Eventually I was able to track down an editor of IB Times who I passed along to Colin and they changed the headline about 24 hours later.
Too little too late though, and the damage was done.
Just imagine if that had been you for a moment.
This is what I mean when I say that this regressive movement will come for all of us one day.
I suspect that it's coming for private citizens for wrong think next.
We'll just have to wait and see.
After all of this nonsense, I did a second interview with Colin which we live streamed out to you guys with no editing to clean up the mess.
Colin respectfully and honestly told his side of the story without throwing his friends and former co-workers under the bus.
We also took a ton of questions from you directly and shared a really intimate moment of friendship on camera.
When the interview finished, I truly felt that we had done something relevant and important.
Together, we stood up against the outrage machine, against the misguided social justice movement, and more importantly, we stood up for something.
For ourselves.
And if we won't stand for ourselves, then why would anyone else stand for us?
Now this is where this really gets good.
Last week Colin launched his own Patreon to fund his new show aptly titled Colin's Last Stand.
As of this taping he has over $30,000 a month in pledges.
That's more than we have and I am completely ok with that.
I'm beyond thrilled for him as a creator, but more so as a friend.
It was only about 10 days ago that he had dinner here at my house and thought that his career might be over.
I've been in that same boat myself.
Not only did Colin launch an incredibly successful Patreon, but he's also made some stellar appearances on Glenn Beck's radio show and last week on Joe Rogan's podcast.
I mention all of this because I view this whole instance as a massive win for the free speech anti-regressive movement.
We can no longer give these hysterical people an inch because they won't stop taking until we've all silenced ourselves.
Obviously many of you see this and agree with it, which is not only why our interviews did so well, but why so many of you put your money where your mouth is and joined Colin on Patreon.

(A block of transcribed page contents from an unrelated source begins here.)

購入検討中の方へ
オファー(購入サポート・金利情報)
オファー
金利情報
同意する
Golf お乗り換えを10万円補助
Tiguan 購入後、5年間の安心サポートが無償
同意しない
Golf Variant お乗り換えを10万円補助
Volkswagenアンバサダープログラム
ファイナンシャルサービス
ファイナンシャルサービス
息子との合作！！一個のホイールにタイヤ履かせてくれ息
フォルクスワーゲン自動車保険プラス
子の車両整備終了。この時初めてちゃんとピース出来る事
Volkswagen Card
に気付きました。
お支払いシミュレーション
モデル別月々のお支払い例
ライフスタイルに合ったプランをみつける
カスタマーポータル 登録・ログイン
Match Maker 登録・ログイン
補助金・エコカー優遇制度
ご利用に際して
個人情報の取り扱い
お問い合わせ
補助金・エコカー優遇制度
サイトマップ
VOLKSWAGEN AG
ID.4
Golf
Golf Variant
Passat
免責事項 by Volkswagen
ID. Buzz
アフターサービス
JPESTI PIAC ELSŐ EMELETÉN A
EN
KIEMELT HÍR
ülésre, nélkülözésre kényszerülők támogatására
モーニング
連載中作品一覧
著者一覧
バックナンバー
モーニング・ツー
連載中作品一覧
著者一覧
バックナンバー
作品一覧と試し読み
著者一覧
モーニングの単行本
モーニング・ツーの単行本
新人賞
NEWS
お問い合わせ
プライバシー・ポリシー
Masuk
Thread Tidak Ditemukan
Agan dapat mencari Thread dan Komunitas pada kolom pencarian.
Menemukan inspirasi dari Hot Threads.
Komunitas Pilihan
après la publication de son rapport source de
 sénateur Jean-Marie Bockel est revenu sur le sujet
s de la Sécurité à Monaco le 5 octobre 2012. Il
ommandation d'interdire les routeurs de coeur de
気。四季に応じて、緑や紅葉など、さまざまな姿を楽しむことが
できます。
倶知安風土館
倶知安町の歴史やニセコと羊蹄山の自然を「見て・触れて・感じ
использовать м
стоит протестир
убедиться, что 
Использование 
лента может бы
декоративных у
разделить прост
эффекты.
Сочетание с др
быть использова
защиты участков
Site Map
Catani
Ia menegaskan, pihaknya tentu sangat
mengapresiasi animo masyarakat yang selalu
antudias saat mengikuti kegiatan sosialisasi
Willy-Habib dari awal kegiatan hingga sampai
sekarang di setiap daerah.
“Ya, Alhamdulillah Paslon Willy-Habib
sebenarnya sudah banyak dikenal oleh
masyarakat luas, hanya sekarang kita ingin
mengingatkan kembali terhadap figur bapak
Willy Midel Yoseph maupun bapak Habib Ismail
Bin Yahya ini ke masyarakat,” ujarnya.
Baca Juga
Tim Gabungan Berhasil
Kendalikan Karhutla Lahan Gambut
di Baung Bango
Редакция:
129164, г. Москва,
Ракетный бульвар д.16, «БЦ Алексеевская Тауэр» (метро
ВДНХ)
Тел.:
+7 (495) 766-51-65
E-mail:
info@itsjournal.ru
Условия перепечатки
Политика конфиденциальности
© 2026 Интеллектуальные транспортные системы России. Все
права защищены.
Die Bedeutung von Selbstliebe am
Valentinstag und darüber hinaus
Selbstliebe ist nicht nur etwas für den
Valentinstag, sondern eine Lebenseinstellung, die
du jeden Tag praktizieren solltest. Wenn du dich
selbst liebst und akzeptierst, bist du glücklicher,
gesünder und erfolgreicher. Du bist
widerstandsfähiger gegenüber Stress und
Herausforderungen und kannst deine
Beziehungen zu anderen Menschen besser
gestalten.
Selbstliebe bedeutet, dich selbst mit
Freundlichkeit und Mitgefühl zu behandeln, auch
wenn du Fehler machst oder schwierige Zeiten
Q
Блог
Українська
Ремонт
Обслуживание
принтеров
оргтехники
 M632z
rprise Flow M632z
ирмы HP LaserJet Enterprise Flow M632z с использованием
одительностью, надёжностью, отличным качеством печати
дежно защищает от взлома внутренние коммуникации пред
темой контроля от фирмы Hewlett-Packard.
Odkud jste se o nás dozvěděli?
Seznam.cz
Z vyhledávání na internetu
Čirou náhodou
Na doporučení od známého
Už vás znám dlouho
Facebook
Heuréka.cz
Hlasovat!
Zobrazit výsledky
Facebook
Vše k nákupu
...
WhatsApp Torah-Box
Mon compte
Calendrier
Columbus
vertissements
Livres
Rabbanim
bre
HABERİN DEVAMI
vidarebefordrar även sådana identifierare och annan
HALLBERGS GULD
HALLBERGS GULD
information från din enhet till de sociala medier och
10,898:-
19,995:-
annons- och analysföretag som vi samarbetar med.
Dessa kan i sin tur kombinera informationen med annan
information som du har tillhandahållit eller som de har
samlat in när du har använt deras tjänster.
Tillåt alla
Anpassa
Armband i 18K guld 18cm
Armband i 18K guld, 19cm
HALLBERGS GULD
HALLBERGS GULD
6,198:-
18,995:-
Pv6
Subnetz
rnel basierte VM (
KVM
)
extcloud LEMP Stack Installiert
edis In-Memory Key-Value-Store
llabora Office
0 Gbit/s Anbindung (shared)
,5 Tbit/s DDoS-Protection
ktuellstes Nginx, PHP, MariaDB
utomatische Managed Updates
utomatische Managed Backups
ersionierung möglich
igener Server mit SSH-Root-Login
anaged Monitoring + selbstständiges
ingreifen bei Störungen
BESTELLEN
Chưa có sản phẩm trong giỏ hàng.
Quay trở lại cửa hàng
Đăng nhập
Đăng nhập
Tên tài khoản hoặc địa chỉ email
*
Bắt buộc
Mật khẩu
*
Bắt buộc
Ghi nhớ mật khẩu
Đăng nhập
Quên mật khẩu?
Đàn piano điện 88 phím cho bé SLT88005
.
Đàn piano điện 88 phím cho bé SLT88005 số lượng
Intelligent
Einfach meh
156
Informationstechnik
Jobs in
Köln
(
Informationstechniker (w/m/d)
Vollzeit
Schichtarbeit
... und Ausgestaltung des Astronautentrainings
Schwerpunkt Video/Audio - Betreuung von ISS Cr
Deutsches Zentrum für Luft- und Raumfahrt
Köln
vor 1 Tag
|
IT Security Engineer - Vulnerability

And by the way, I should welcome our new patrons as well, because we got a bump in the midst of all this craziness too.
This isn't about money though, it's about taking back the narrative from people who use buzzwords and outrage to silence the rest of us who are trying to have meaningful conversations.
Allies are popping up all over the place in this space, and it's only together that we can fully fight back the bad ideas which have led us here.
From Colin to Joe Rogan to Phil DeFranco and many others, I see a new alliance forming of content creators who aren't political per se, but who will no longer be held hostage by the same outrage machine that's crushing dissent not through conversation, but by public shaming.
We must now destroy the politics of destruction if we're going to move forward.